After an initial trial into processors, much discussion and more to the point, no ship orders for damaras, we arranged a booking for light ram lambs to an abattoir for mid-August.  To be frank, the price was shit, as a light lamb weighs not much (the clue is in the name) and when you’re paid by the kilo, there is not much you can do about it. But cashflow is king in any business, and things need to keep ticking along. So three weeks ago we started to muster.


I haven’t yet explained how the muster process works out here at Gabyon.  That’s a tale for another day, but it involves an aeroplane, four motorbikes, two sheep dogs, portable sheep yards, a semi-trailer and some (cough) swearing. It’s not easy, but if you’re working towards something, its good fun. We see the mob of sheep in a paddock we haven’t seen since last muster, we see the lambs, and we see the weaners. It makes a nice change from driving around not seeing a bloody thing for six months or more.


So we mustered. Then we get a phone call a week into it. There’s a ship order out. They’re taking all the things, including damara’s. AND they can take the older rams. Hallelujah, about bloody time, pull out all the stops people we need to get some sheep rounded up and get them gone NOW. Needless to say we felt heartened, after 18 months of nearly nothing we had a good order to work towards.


However, this put us in a pickle. We’d arranged a delivery of light lambs to an abattoir, which coincidently was roughly the same delivery date as the ship order. There wasn’t much to think about though. The ship would take all ram lambs, and all rams up to white tag, whereas the abattoir would only take light lambs. Bugger the meatworks, we need to move sheep off the place and money into the account ASAP.


A week and a half later, which was yesterday, with some five hundred rams lambs and rams in the yards, on VERY expensive feed, we get a call. “Job’s off. They’ve cancelled the order. My guess is they can’t get ESCAS approval.”  Now it’s probably a good thing we live so far from Perth, otherwise one or two of us would be up on murder charges and I’d be writing this from a holding cell somewhere.  


So now we are in a jam. We have a holding paddock full of sheep too old for  the domestic processors, with no idea if any ship order is going to be forthcoming for them, and last I heard the next available kill space is Christmas, with this year’s new drop of lambs about to be ready for sale. Sheep need to eat, and either we let them go again into the main paddocks, after three weeks of work and expense, and hope they stay away from the ewes which we don’t want mated to them, or we try to find some way of feeding them, which will be nigh on impossible with the dry season in the Northern Ag zone all but exhausting any spare hay supplies.

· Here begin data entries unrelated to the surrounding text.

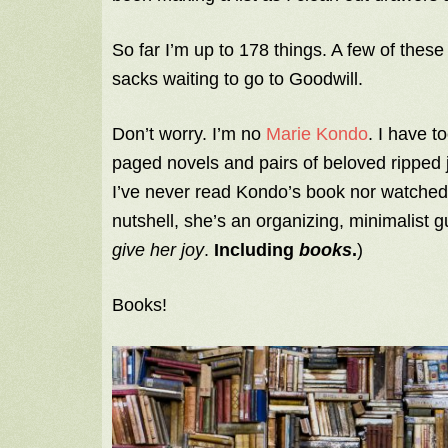
So far I’m up to 178 things. A few of these
sacks waiting to go to Goodwill.
Don’t worry. I’m no
Marie Kondo
. I have 
paged novels and pairs of beloved ripped j
I’ve never read Kondo’s book nor watched he
nutshell, she’s an organizing, minimalist
give her joy
.
Including
books
.
)
Books!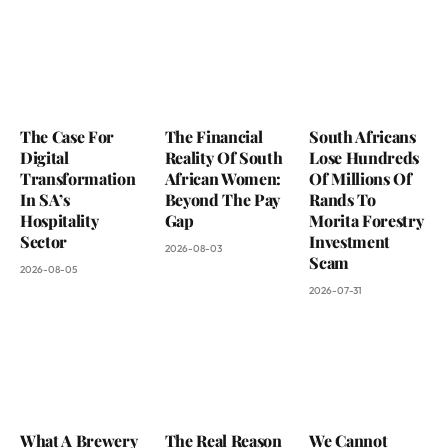
The Case For
The Financial
South Africans
Digital
Reality Of South
Lose Hundreds
Transformation
African Women:
Of Millions Of
In SA’s
Beyond The Pay
Rands To
Hospitality
Gap
Morita Forestry
Sector
Investment
2026-08-03
Scam
2026-08-05
2026-07-31
What A Brewery
The Real Reason
We Cannot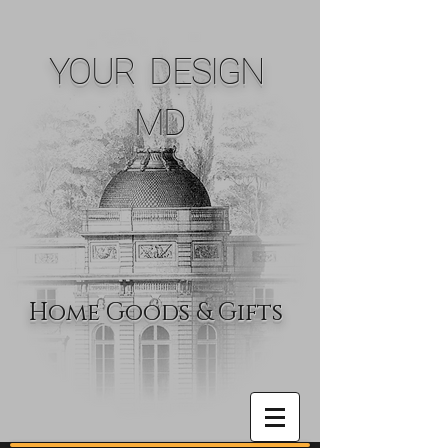
YOUR DESIGN
MD
Home Goods & Gifts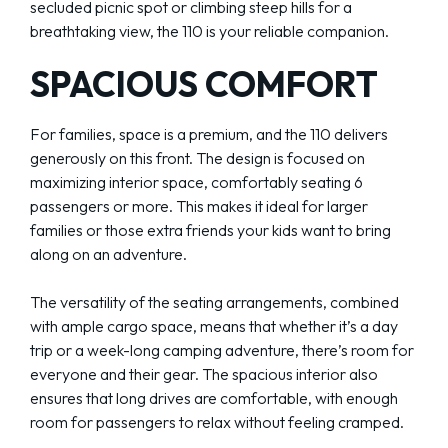
secluded picnic spot or climbing steep hills for a
breathtaking view, the 110 is your reliable companion.
SPACIOUS COMFORT
For families, space is a premium, and the 110 delivers
generously on this front. The design is focused on
maximizing interior space, comfortably seating 6
passengers or more. This makes it ideal for larger
families or those extra friends your kids want to bring
along on an adventure.
The versatility of the seating arrangements, combined
with ample cargo space, means that whether it’s a day
trip or a week-long camping adventure, there’s room for
everyone and their gear. The spacious interior also
ensures that long drives are comfortable, with enough
room for passengers to relax without feeling cramped.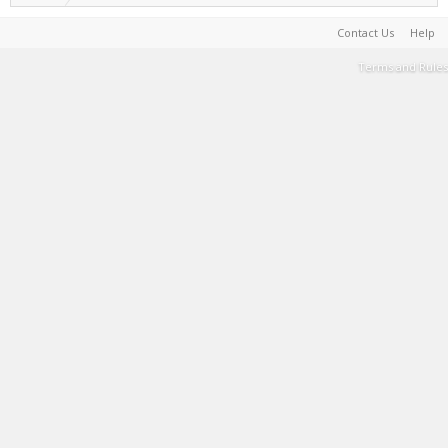
Contact Us
Help
Terms and Rules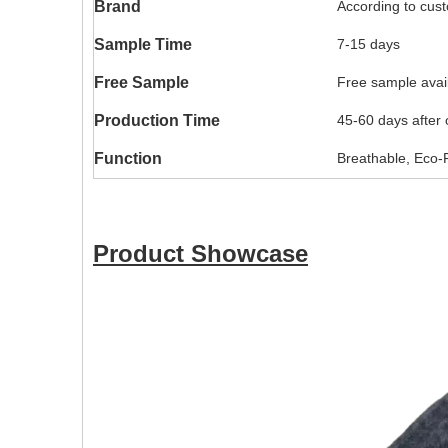
Brand
According to cus
Sample Time
7-15 days
Free Sample
Free sample availa
Production Time
45-60 days after
Function
Breathable, Eco-F
Product Showcase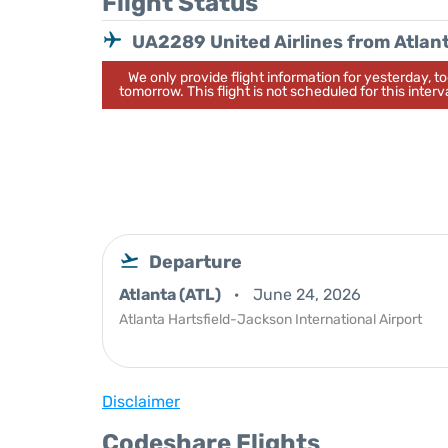
Flight Status
UA2289 United Airlines from Atlan
We only provide flight information for yesterday, 
tomorrow. This flight is not scheduled for this interva
Departure
Atlanta (ATL)
June 24, 2026
Atlanta Hartsfield-Jackson International Airport
Disclaimer
Codeshare Flights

You all may or may not be aware we’ve started a station stay. Perhaps a few of the do gooding brigade who so adamantly campaigned against our trade would like to come visit and witness firsthand the mess they have made. Hell, they can even take a ram home with them. Strangely, that’s only not allowed if you’re an Arab in the Middle East. Try explaining that one to the two French backpackers helping. They think we’re nuts enough with vegemite, giant jumping rats and running birds who don’t fly. When we explain we now have to control what another country does with an animal we’ve sold them, they think we’re mad. Strangely enough, so did the two German girls, the Taiwanese girl, the German guy and the Austrian girl who have all graced us with their presence. There’s a lesson there somewhere. I hope whoever is in charge in the near future wakes up to this, or it’s going to be a bloody mess.